← Back
NVIDIA
NVIDIA launches CMX context memory storage platform powered by BlueField-4; claims 5x throughput and efficiency gains
· releasefeatureplatformperformance · developer.nvidia.com ↗

New Context Memory Tier for AI Inference

NVIDIA has announced CMX (Context Memory Storage), a purpose-built storage platform within the Vera Rubin AI factory infrastructure that addresses growing challenges in serving large-scale AI inference. As agentic AI systems evolve with context windows spanning millions of tokens and models approaching trillions of parameters, traditional memory hierarchies struggle to efficiently manage Key-Value (KV) cache—the critical data structure that preserves inference context and prevents recomputation of history.

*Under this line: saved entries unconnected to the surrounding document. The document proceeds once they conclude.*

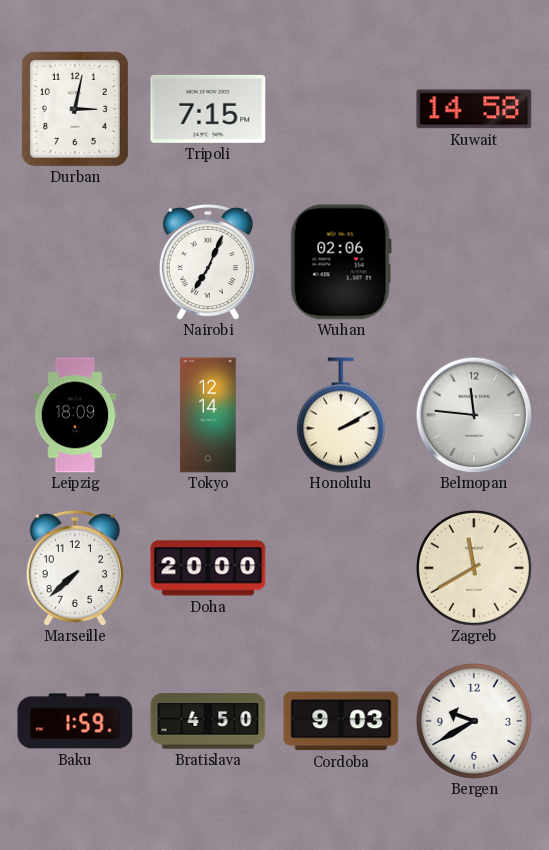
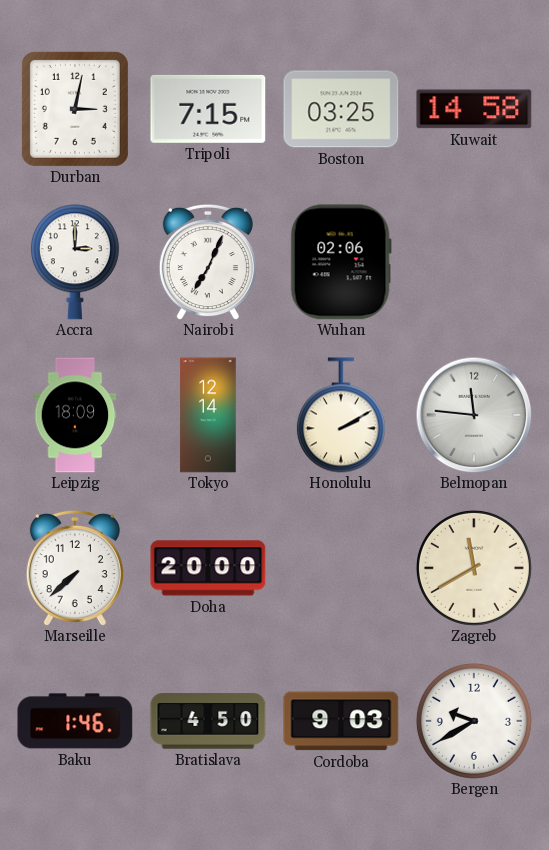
Boston: none -> 03:25
Accra: none -> 3:00
Baku: 1:59 -> 1:46
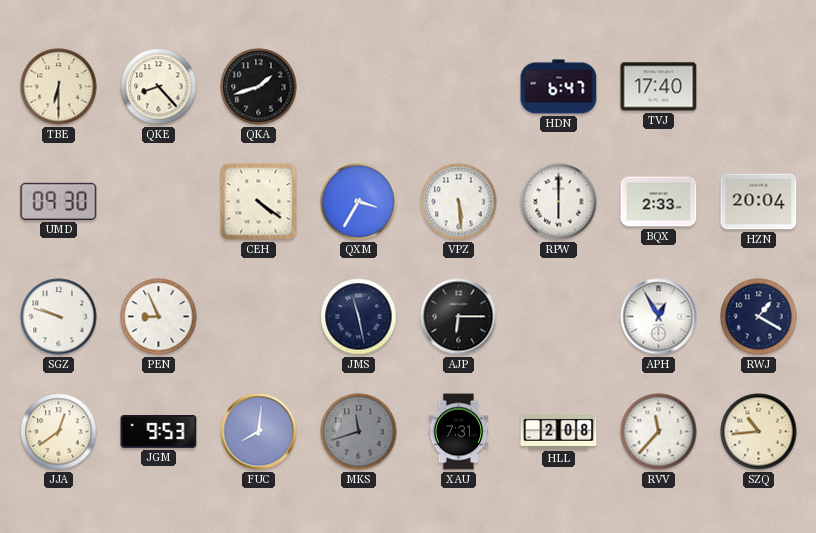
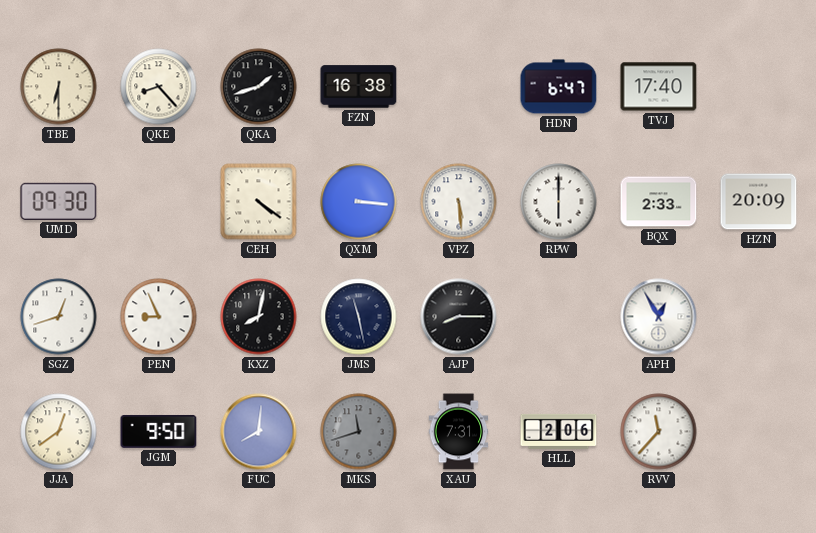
FZN: none -> 16:38
QXM: 3:35 -> 3:16
HZN: 20:04 -> 20:09
SGZ: 9:48 -> 12:42
KXZ: none -> 8:02
AJP: 6:15 -> 8:15
RWJ: 1:20 -> none
JGM: 9:53 -> 9:50
HLL: 2:08 -> 2:06
SZQ: 10:44 -> none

Architecture and Technical Capabilities

CMX is powered by NVIDIA BlueField-4 processors and organized as a new tier in the Vera Rubin pod-level architecture. Key features include:

  • 5x higher tokens-per-second throughput compared to traditional storage solutions
  • 5x greater power efficiency for serving ephemeral KV cache
  • Petabyte-scale capacity with RDMA-accelerated access via Spectrum-X Ethernet
  • Ultra-low latency connectivity ensuring consistent, predictable performance at scale
  • Seamless GPU memory extension across compute pods

The platform bridges the gap between GPU high-bandwidth memory (HBM)—which has limited capacity—and general-purpose storage, which is optimized for durability rather than the latency-sensitive, ephemeral nature of inference context.

Use Cases and Benefits

CMX addresses critical pain points in modern AI deployments:

  • Efficient KV cache reuse across multiple inference requests, eliminating redundant computation
  • Long-context agentic workflows that maintain state across turns, tools, and sessions
  • Scalable long-term memory for AI agents building on prior reasoning
  • Reduced GPU underutilization by offloading context storage while maintaining performance

The platform coordinates with NVIDIA orchestration tools like Dynamo and NIXL for intelligent context placement and workload scheduling across the memory hierarchy.

Developer Action Items

Organizations adopting Vera Rubin infrastructure can integrate CMX into AI factory architectures to improve inference throughput and reduce operational costs for long-context and agentic workloads. The platform is designed to work seamlessly within NVIDIA's broader DOCA framework and Spectrum-X networking ecosystem.